──────── Data extracts ────────

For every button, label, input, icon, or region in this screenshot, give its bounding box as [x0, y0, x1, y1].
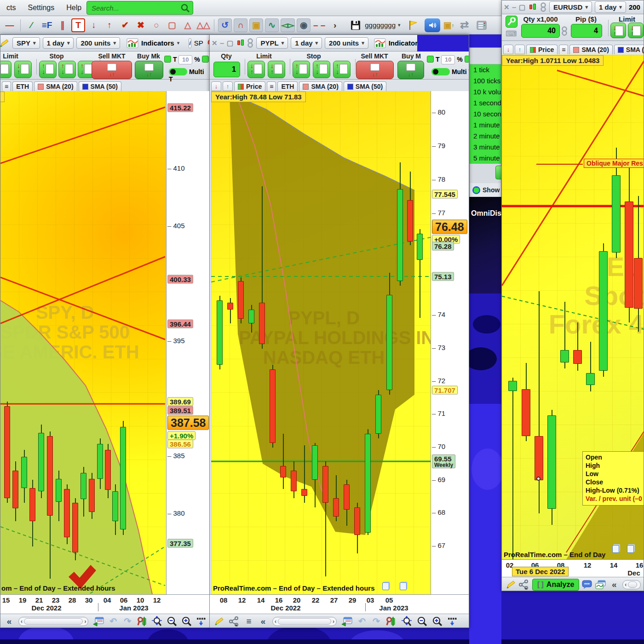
candlestick[interactable] — [508, 381, 517, 391]
close-icon[interactable]: ✕ — [212, 39, 218, 47]
maximize-icon[interactable]: ▢ — [519, 3, 525, 12]
expanding-pattern-tool[interactable]: ◅▻ — [281, 18, 295, 32]
draw-icon[interactable] — [213, 616, 224, 627]
candlestick[interactable] — [386, 295, 392, 390]
timeframe-option-5[interactable]: 1 minute — [470, 120, 501, 131]
zoom-custom-icon[interactable] — [151, 616, 163, 627]
timeframe-option-2[interactable]: 10 k volu — [470, 86, 501, 98]
compress-scale-icon[interactable] — [447, 616, 458, 627]
t-percent-input[interactable]: 10 — [178, 55, 192, 64]
show-toggle-row[interactable]: Show f — [470, 183, 501, 197]
undo-icon[interactable]: ↶ — [108, 616, 118, 627]
timeframe-option-7[interactable]: 3 minute — [470, 142, 501, 153]
draw-icon[interactable] — [506, 579, 516, 590]
timeframe-option-8[interactable]: 5 minute — [470, 153, 501, 164]
check-tool[interactable]: ✔ — [118, 18, 132, 32]
spy-price-axis[interactable]: 415.22410405400.33396.44395389.69389.513… — [166, 91, 210, 594]
selected-point-marker[interactable] — [536, 477, 540, 481]
save-icon[interactable] — [350, 20, 361, 31]
pointer-undo-tool[interactable]: ↺ — [218, 18, 232, 32]
candlestick[interactable] — [80, 473, 86, 499]
note-icon[interactable] — [382, 582, 389, 590]
candlestick[interactable] — [64, 489, 70, 537]
candlestick[interactable] — [56, 479, 62, 502]
zoom-custom-icon[interactable] — [401, 616, 413, 627]
spy-units-dropdown[interactable]: 200 units▾ — [76, 37, 120, 49]
candlestick[interactable] — [397, 189, 403, 281]
pypl-price-axis[interactable]: 80797877.5457776.48+0.00%76.2875.1374737… — [431, 91, 469, 594]
sound-button[interactable] — [425, 18, 440, 32]
candlestick[interactable] — [248, 310, 254, 323]
link-icon[interactable] — [540, 2, 546, 12]
sell-limit-button[interactable]: ↓↑ — [0, 61, 12, 78]
candlestick[interactable] — [547, 415, 556, 509]
spy-timeframe-dropdown[interactable]: 1 day▾ — [43, 37, 74, 49]
candlestick[interactable] — [29, 488, 35, 521]
legend-sma20[interactable]: SMA (20) — [299, 81, 342, 91]
qty-input[interactable]: 40 — [521, 24, 560, 38]
pypl-units-dropdown[interactable]: 200 units▾ — [325, 37, 368, 49]
list-icon[interactable]: ≡ — [2, 81, 11, 91]
stop-order-button[interactable]: ↑↓ — [58, 61, 76, 78]
buy-arrow-icon[interactable]: ↑ — [223, 81, 233, 91]
link-icon[interactable] — [247, 38, 253, 48]
t-checkbox[interactable] — [427, 56, 434, 63]
candlestick[interactable] — [344, 484, 350, 510]
info-icon[interactable]: i — [189, 38, 191, 48]
menu-contacts[interactable]: cts — [5, 3, 17, 13]
t-percent-input[interactable]: 10 — [441, 55, 455, 64]
spy-time-axis[interactable]: 15192123283004061012Dec 2022Jan 2023 — [0, 594, 210, 614]
keyboard-icon[interactable]: ⌨ — [506, 29, 517, 39]
candlestick[interactable] — [599, 251, 608, 371]
triangle-tool[interactable]: △ — [181, 18, 195, 32]
magnet-tool[interactable]: ∩ — [234, 18, 247, 32]
candlestick[interactable] — [12, 471, 18, 508]
eye-edit-tool[interactable]: ◉ — [297, 18, 310, 32]
menu-help[interactable]: Help — [64, 3, 83, 13]
sell-arrow-icon[interactable]: ↓ — [503, 45, 513, 54]
chart-options-icon[interactable] — [385, 616, 397, 627]
eurusd-timeframe-dropdown[interactable]: 1 day▾ — [595, 1, 626, 13]
multi-pattern-tool[interactable]: △△ — [196, 18, 210, 32]
undo-icon[interactable]: ↶ — [357, 616, 367, 627]
horizontal-line-tool[interactable]: — — [3, 18, 17, 32]
sell-mkt-button[interactable]: ↓↑ — [92, 61, 132, 79]
rectangle-tool[interactable]: ▢ — [165, 18, 179, 32]
sell-limit-button[interactable]: ↓↑ — [610, 23, 626, 38]
collapse-scroll-icon[interactable]: « — [609, 579, 619, 590]
chat-icon[interactable] — [582, 579, 592, 590]
candlestick[interactable] — [365, 434, 371, 533]
timeframe-option-3[interactable]: 1 second — [470, 98, 501, 109]
legend-eth[interactable]: ETH — [277, 81, 298, 91]
list-icon[interactable]: ≡ — [559, 45, 568, 54]
candlestick[interactable] — [89, 479, 95, 512]
candlestick[interactable] — [333, 498, 339, 517]
menu-settings[interactable]: Settings — [26, 3, 56, 13]
timeframe-option-4[interactable]: 10 secon — [470, 109, 501, 120]
wrench-button[interactable] — [506, 16, 518, 28]
zoom-out-icon[interactable] — [167, 616, 178, 627]
candlestick[interactable] — [560, 350, 569, 362]
dashed-line-tool[interactable]: – – — [312, 18, 326, 32]
template-dropdown[interactable]: gggggggg▾ — [363, 21, 402, 29]
candlestick[interactable] — [291, 471, 297, 491]
legend-sma20[interactable]: SMA (20) — [34, 81, 77, 91]
windows-icon[interactable] — [596, 579, 606, 590]
pypl-time-axis[interactable]: 08121416202227290305Dec 2022Jan 2023 — [210, 594, 469, 614]
s-checkbox[interactable] — [202, 56, 209, 63]
lock-orders-icon[interactable]: ▣↑ — [442, 18, 456, 32]
h-scrollbar[interactable]: ‹› — [272, 617, 337, 626]
list-icon[interactable]: ≡ — [267, 81, 276, 91]
candle-chart-icon[interactable] — [237, 39, 244, 48]
more-tools[interactable]: › — [328, 18, 342, 32]
stop-order-button[interactable]: ↑↓ — [313, 61, 330, 78]
candlestick[interactable] — [573, 350, 582, 364]
multi-toggle[interactable] — [169, 68, 187, 75]
candlestick[interactable] — [217, 300, 223, 365]
minimize-icon[interactable]: ‒ — [512, 3, 516, 11]
candlestick[interactable] — [407, 200, 413, 242]
edit-icon[interactable] — [0, 38, 10, 49]
s-checkbox[interactable] — [465, 56, 469, 63]
qty-input[interactable]: 1 — [213, 62, 240, 77]
timeframe-option-1[interactable]: 100 ticks — [470, 75, 501, 86]
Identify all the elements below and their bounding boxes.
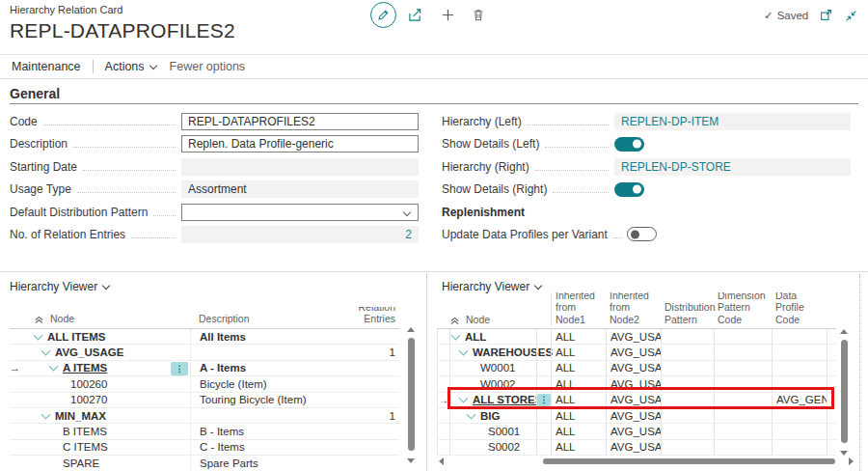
open-in-window-button[interactable]: [820, 9, 832, 21]
chevron-down-icon[interactable]: [403, 208, 411, 215]
hierarchy-tree-row[interactable]: MIN_MAX 1: [10, 408, 399, 424]
scrollbar-thumb[interactable]: [841, 340, 848, 443]
node-cell[interactable]: 100260: [23, 376, 190, 391]
hierarchy-tree-row[interactable]: B ITEMS B - Items: [10, 424, 399, 439]
collapse-all-icon[interactable]: [450, 317, 459, 325]
hierarchy-tree-row[interactable]: WAREHOUSES ALL AVG_USAGE: [437, 345, 836, 360]
scroll-left-arrow[interactable]: [439, 457, 444, 465]
description-cell: Touring Bicycle (Item): [190, 393, 344, 407]
scroll-up-arrow[interactable]: [407, 327, 415, 332]
distribution-pattern-cell: [662, 440, 715, 455]
field-value[interactable]: REPL-DATAPROFILES2: [181, 113, 419, 130]
hierarchy-tree-row[interactable]: W0001 ALL AVG_USAGE: [437, 361, 836, 376]
dotted-leader: [131, 236, 176, 238]
field-row: Show Details (Left): [442, 135, 851, 152]
hierarchy-tree-row[interactable]: S0002 ALL AVG_USAGE: [437, 440, 836, 456]
node-cell[interactable]: W0002: [450, 376, 536, 391]
toggle-switch[interactable]: [627, 227, 657, 241]
node-cell[interactable]: 100270: [23, 393, 190, 407]
field-value[interactable]: Replen. Data Profile-generic: [181, 135, 419, 152]
node-cell[interactable]: A ITEMS ⋮: [23, 361, 190, 375]
inherited-node1-cell: ALL: [552, 361, 607, 375]
chevron-down-icon[interactable]: [467, 409, 476, 419]
dimension-pattern-code-cell: [715, 361, 773, 375]
menu-item-fewer-options[interactable]: Fewer options: [170, 60, 246, 73]
scroll-right-arrow[interactable]: [849, 457, 854, 465]
column-header-distribution-pattern[interactable]: Distribution Pattern: [661, 301, 714, 325]
field-value[interactable]: [181, 204, 419, 221]
scroll-up-arrow[interactable]: [840, 329, 848, 334]
menu-item-actions[interactable]: Actions: [105, 60, 156, 73]
toggle-switch[interactable]: [614, 137, 644, 152]
row-selector-cell: [438, 361, 450, 375]
vertical-scrollbar[interactable]: [839, 329, 849, 456]
node-cell[interactable]: S0001: [450, 424, 536, 438]
node-cell[interactable]: MIN_MAX: [23, 408, 190, 423]
node-cell[interactable]: C ITEMS: [23, 440, 190, 455]
column-header-node[interactable]: Node: [50, 313, 74, 324]
scroll-down-arrow[interactable]: [407, 458, 415, 463]
left-viewer-title[interactable]: Hierarchy Viewer: [10, 280, 109, 293]
hierarchy-tree-row[interactable]: S0001 ALL AVG_USAGE: [437, 424, 836, 439]
scrollbar-thumb[interactable]: [408, 338, 415, 451]
hierarchy-link[interactable]: REPLEN-DP-ITEM: [621, 115, 719, 128]
column-header-inherited-node1[interactable]: Inherited from Node1: [551, 292, 606, 325]
row-selector-cell: [438, 329, 450, 344]
chevron-down-icon[interactable]: [41, 409, 51, 419]
column-header-replen-data-profile-code[interactable]: Replen. Data Profile Code: [772, 292, 827, 325]
node-cell[interactable]: BIG: [450, 408, 536, 423]
collapse-page-button[interactable]: [845, 10, 857, 22]
column-header-relation-entries[interactable]: Relation Entries: [344, 307, 399, 324]
column-header-inherited-node2[interactable]: Inherited from Node2: [606, 292, 661, 325]
toggle-switch[interactable]: [614, 182, 644, 197]
vertical-scrollbar[interactable]: [406, 327, 416, 463]
node-cell[interactable]: S0002: [450, 440, 536, 455]
node-label: C ITEMS: [63, 441, 108, 453]
chevron-down-icon[interactable]: [41, 346, 51, 356]
hierarchy-tree-row[interactable]: SPARE Spare Parts: [10, 456, 399, 471]
row-menu-button[interactable]: ⋮: [537, 394, 551, 406]
share-button[interactable]: [408, 8, 422, 22]
column-header-dimension-pattern-code[interactable]: Dimension Pattern Code: [714, 292, 772, 325]
menu-item-maintenance[interactable]: Maintenance: [12, 60, 81, 73]
column-header-description[interactable]: Description: [190, 313, 344, 324]
table-body: ALL ALL AVG_USAGE WAREHOUSES ALL AVG_USA…: [437, 329, 836, 456]
hierarchy-link[interactable]: REPLEN-DP-STORE: [621, 160, 731, 174]
chevron-down-icon[interactable]: [459, 346, 469, 356]
new-button[interactable]: [441, 8, 455, 22]
node-cell[interactable]: B ITEMS: [23, 424, 190, 438]
dimension-pattern-code-cell: [715, 329, 773, 344]
scroll-down-arrow[interactable]: [840, 451, 848, 456]
node-cell[interactable]: ALL STORES: [450, 393, 536, 407]
hierarchy-tree-row[interactable]: W0002 ALL AVG_USAGE: [437, 376, 836, 392]
row-menu-button[interactable]: ⋮: [171, 362, 188, 375]
node-cell[interactable]: WAREHOUSES: [450, 345, 536, 359]
row-menu-cell: [536, 329, 552, 344]
hierarchy-tree-row[interactable]: → ALL STORES ⋮ ALL AVG_USAGE AVG_GEN: [437, 393, 836, 408]
collapse-all-icon[interactable]: [35, 316, 43, 324]
node-cell[interactable]: ALL ITEMS: [23, 329, 190, 344]
hierarchy-tree-row[interactable]: BIG ALL AVG_USAGE: [437, 408, 836, 424]
node-cell[interactable]: SPARE: [23, 456, 190, 470]
chevron-down-icon[interactable]: [459, 394, 469, 403]
scrollbar-thumb[interactable]: [543, 458, 835, 464]
chevron-down-icon[interactable]: [34, 330, 43, 340]
chevron-down-icon[interactable]: [49, 362, 59, 372]
hierarchy-tree-row[interactable]: ALL ITEMS All Items: [10, 329, 399, 345]
hierarchy-tree-row[interactable]: ALL ALL AVG_USAGE: [437, 329, 836, 345]
hierarchy-tree-row[interactable]: 100260 Bicycle (Item): [10, 376, 399, 392]
node-cell[interactable]: ALL: [450, 329, 536, 344]
delete-button[interactable]: [472, 8, 485, 22]
chevron-down-icon[interactable]: [451, 330, 461, 340]
column-header-node[interactable]: Node: [466, 314, 490, 325]
edit-button[interactable]: [370, 2, 396, 28]
hierarchy-tree-row[interactable]: AVG_USAGE 1: [10, 345, 399, 360]
hierarchy-tree-row[interactable]: 100270 Touring Bicycle (Item): [10, 393, 399, 408]
hierarchy-tree-row[interactable]: → A ITEMS ⋮ A - Items: [10, 361, 399, 376]
right-viewer-title[interactable]: Hierarchy Viewer: [442, 280, 541, 293]
hierarchy-tree-row[interactable]: C ITEMS C - Items: [10, 440, 399, 456]
drilldown-value[interactable]: 2: [181, 226, 419, 243]
node-cell[interactable]: W0001: [450, 361, 536, 375]
node-cell[interactable]: AVG_USAGE: [23, 345, 190, 359]
horizontal-scrollbar[interactable]: [439, 457, 854, 465]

────────

» **Task item**
After reading through the material, report every line that holds "Bicycle".

» **Answer for this exercise**
description-cell: Touring Bicycle (Item): [190, 393, 344, 407]
hierarchy-tree-row[interactable]: 100260 Bicycle (Item): [10, 376, 399, 392]
hierarchy-tree-row[interactable]: 100270 Touring Bicycle (Item): [10, 393, 399, 408]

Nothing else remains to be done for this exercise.